Background: The constitutive inflammation that characterizes advanced age is termed inflamm-aging. This process is associated with age-related changes to immune homeostasis and gut microbiota. We investigated the relationship between aging and gut microbiota lipopolysaccharide (LPS)-inducible inflammation.
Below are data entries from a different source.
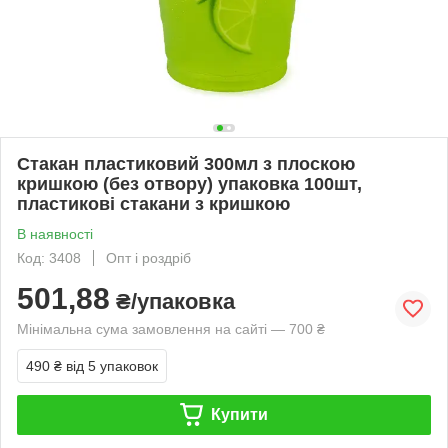
Стакан пластиковий 300мл з плоскою
кришкою (без отвору) упаковка 100шт,
пластикові стакани з кришкою
В наявності
Код: 3408
Опт і роздріб
501,88
₴/упаковка
Мінімальна сума замовлення на сайті — 700 ₴
490 ₴
від 5 упаковок
Купити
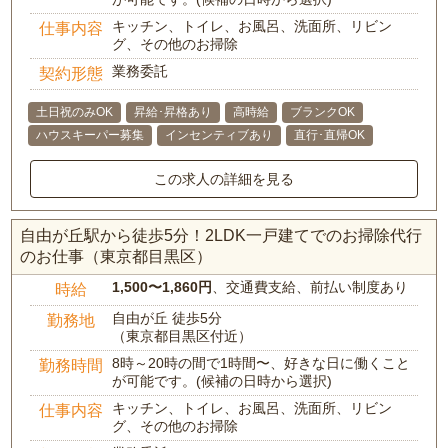
キッチン、トイレ、お風呂、洗面所、リビン
仕事内容
グ、その他のお掃除
業務委託
契約形態
土日祝のみOK
昇給･昇格あり
高時給
ブランクOK
ハウスキーパー募集
インセンティブあり
直行･直帰OK
この求人の詳細を見る
自由が丘駅から徒歩5分！2LDK一戸建てでのお掃除代行
のお仕事（東京都目黒区）
1,500〜1,860円
、交通費支給、前払い制度あり
時給
自由が丘 徒歩5分
勤務地
（東京都目黒区付近）
8時～20時の間で1時間〜、好きな日に働くこと
勤務時間
が可能です。(候補の日時から選択)
キッチン、トイレ、お風呂、洗面所、リビン
仕事内容
グ、その他のお掃除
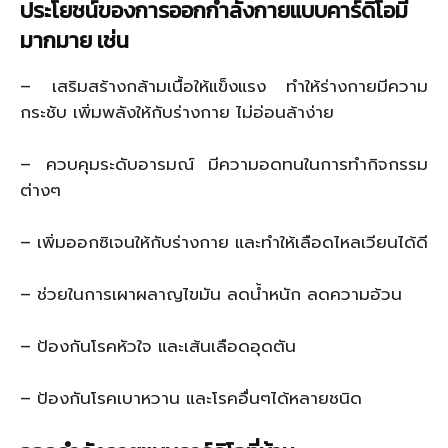
ประโยชน์ของการออกกำลังกายแบบคาร์ดิโอมี
มากมาย เช่น
– เสริมสร้างกล้ามเนื้อให้แข็งแรง ทำให้ร่างกายมีความ
กระชับ เพิ่มพลังให้กับร่างกาย ไม่อ่อนล้าง่าย
– ควบคุมระดับอารมณ์ มีความอดทนในการทำกิจกรรม
ต่างๆ
– เพิ่มออกซิเจนให้กับร่างกาย และทำให้เลือดไหลเวียนได้ดี
– ช่วยในการเผาผลาญไขมัน ลดน้ำหนัก ลดความอ้วน
– ป้องกันโรคหัวใจ และเส้นเลือดอุดตัน
– ป้องกันโรคเบาหวาน และโรคอื่นๆได้หลายชนิด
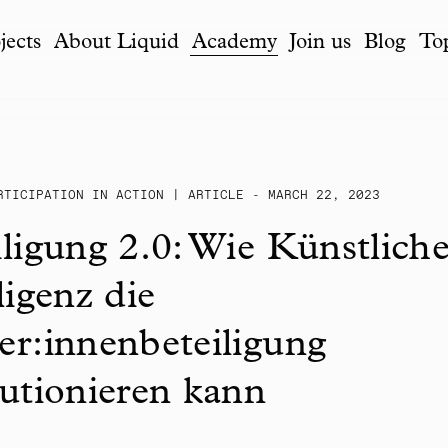
jects
About Liquid
Academy
Join us
Blog
To
RTICIPATION IN ACTION | ARTICLE - MARCH 22, 2023
iligung 2.0: Wie Künstlich
ligenz die
er:innenbeteiligung
lutionieren kann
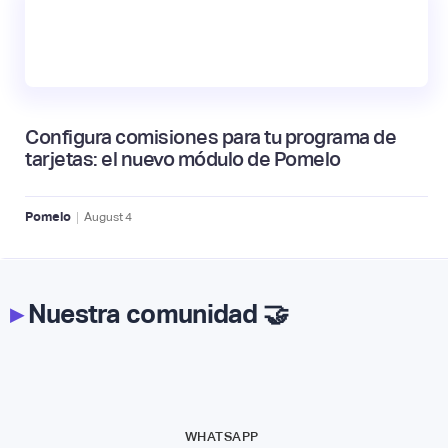
Configura comisiones para tu programa de
tarjetas: el nuevo módulo de Pomelo
|
Pomelo
August
4
▸
Nuestra comunidad 🤝
WHATSAPP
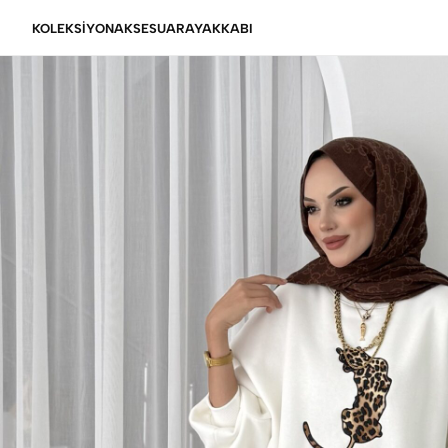
KOLEKSİYON
AKSESUAR
AYAKKABI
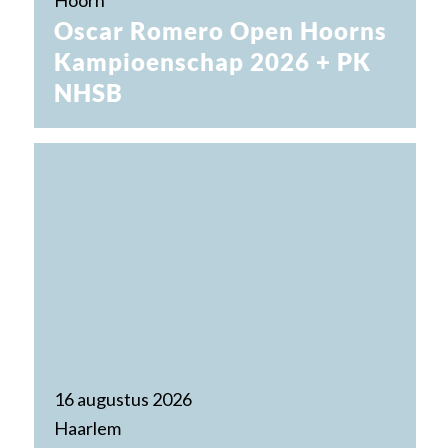
Hoorn
Oscar Romero Open Hoorns
Kampioenschap 2026 + PK
NHSB
16 augustus 2026
Haarlem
Results: A taxonomy-based analysis showed that aging resulted in increased prevalence of the phyla Firmicutes and Actinobacteria and a reduced prevalence of Bacteroidetes and Tenericutes, resulting in an increase in the Firmicutes to Bacteroidetes ratio. The levels of plasmatic and fecal lipopolysaccharides were higher in aged mice. Aging induced the expression of p16 and the activation of nuclear factor-kappa B (NF-κB) in the colon of aged mice. Interestingly, the expression level of sterile α-motif domain- and HD domain-containing protein 1 (SAMHD1) in the colon was higher in aged mice than in young mice, while cyclin-dependent kinase-2 and cyclin E levels were lower in aged mice than in young mice. The lipopolysaccharide fraction of fecal lysates (LFL) from young or aged mice increased p16 and SAMHD1 expression and NF-κB activation in peritoneal macrophages from wild-type mice, in a TLR4-dependent manner. However, LFLs did not induce NF-κB activation and SAMHD1 expression in peritoneal macrophages from TLR4-deificent mice, whereas they significantly induced p16 expression. Nevertheless, p16 expression was induced more potently in macrophages from WT mice than in macrophages from TLR4-deficient mice.
Conclusion: Aging increased p16 and SAMHD1 expression, gut microbiota LPS production, and NF-κB activation; thereby, signifying that gut microbiota LPS may accelerate inflamm-aging and SAMHD1 may be an inflamm-aging marker.